Récit des FAC | Naviguer le vent en poupe pour 14 000 milles

Vidéo / Le 9 février 2018

Transcription

Je me souviens très bien qu’à sept ans, on m’a fait monter à bord d’un dériveur Optimist. On vous pousse depuis le quai, sans que vous sachiez vraiment ce que vous faites. Puis, vous vous trouvez en train de tirer la voile et, tout à coup, vous commencez à avancer et vous vous amusez follement. Et en toute honnêteté, cela ne change vraiment pas, quel que soit votre âge, car vous faites toujours de la voile et vous vous amusez toujours.

Je m’en souviens encore. J’étais assis dans mon bureau quand le téléphone a sonné. C’était mon patron qui m’annonçait : « Nous voulons que tu représentes les Forces armées canadiennes dans le cadre de Canada 150. Tu parcourras à la voile 14 000 miles et tu visiteras des lieux où l’Oriole n’est pas allé depuis 1984. »

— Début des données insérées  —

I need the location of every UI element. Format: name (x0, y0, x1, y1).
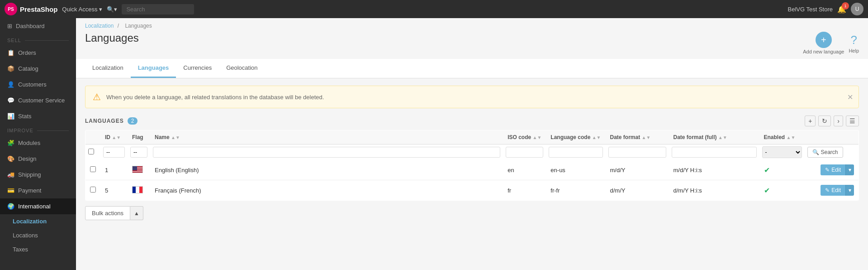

Je suis le capitaine de corvette Michael Wills. Je suis le commandant du Navire canadien de Sa Majesté Oriole, le plus ancien des navires de la Marine royale canadienne et celui qui compte le plus d’années de service. L’Oriole n’avait fait auparavant que trois voyages en mer importants. Essentiellement, c’est comme gagner le gros lot, car une telle occasion ne s’offre qu’à très peu de personnes. Si j’avais à choisir mon aspect préféré du navire, c’est le fait qu’il a été très bien conçu et construit. Un navire ne se conserve pas pendant 96 ans sans que l’on ait tiré parti d’un vaste savoir-faire et d’une bonne conception.

À certains moments, il est vrai que l’état du navire me préoccupait un peu lorsque nous le soumettions à des tâches difficiles. J’ai toujours dit que la clé du succès sera de veiller à ce que l’on garde l’embarcation en bon état à long terme.

L’aspect le plus éprouvant du voyage a sans l’ombre d’un doute été lorsque nous étions au large de l’Oregon. Les vents s’élevaient à 50 nœuds, ce qui correspond à environ 95 kilomètres à l’heure. Nous nous sommes rendus à Québec et j’étais convaincu que nous allions parvenir jusqu’ici; il y a toutefois bien des éléments que je ne peux pas contrôler. Je pense que tout capitaine de navire de la Marine est particulièrement fier de son navire, non seulement parce qu’il y consacre beaucoup d’efforts, mais aussi, je crois, parce qu’il reconnaît le travail accompli par son équipage. Le navire que vous voyez aujourd’hui a été peint trois ou quatre fois depuis que nous avons quitté Esquimalt, et ce, afin de veiller à ce que nous représentions comme il faut la Marine royale canadienne lorsque nous allons à l’étranger. Le bois doit être verni et l’acier remis à neuf. J’ai demandé aux gens à bord de travailler avec acharnement dans des conditions très difficiles, et c’est très gratifiant de constater le fruit de ces durs labeurs.

Je dois dire, cependant, que si vous m’aviez dit, lorsque j’avais sept ans, que j’allais être un jour le capitaine d’un voilier à voilure traditionnelle de plus de trente mètres et que j’allais parcourir à la voile 20 000 miles en trois ans, je pense que ce garçon de sept ans aurait été très excité et très impressionné. Nous avons réussi et l’expérience a été extrêmement gratifiante; je m’en souviendrai jusqu’à la fin de mes jours, sans aucun doute.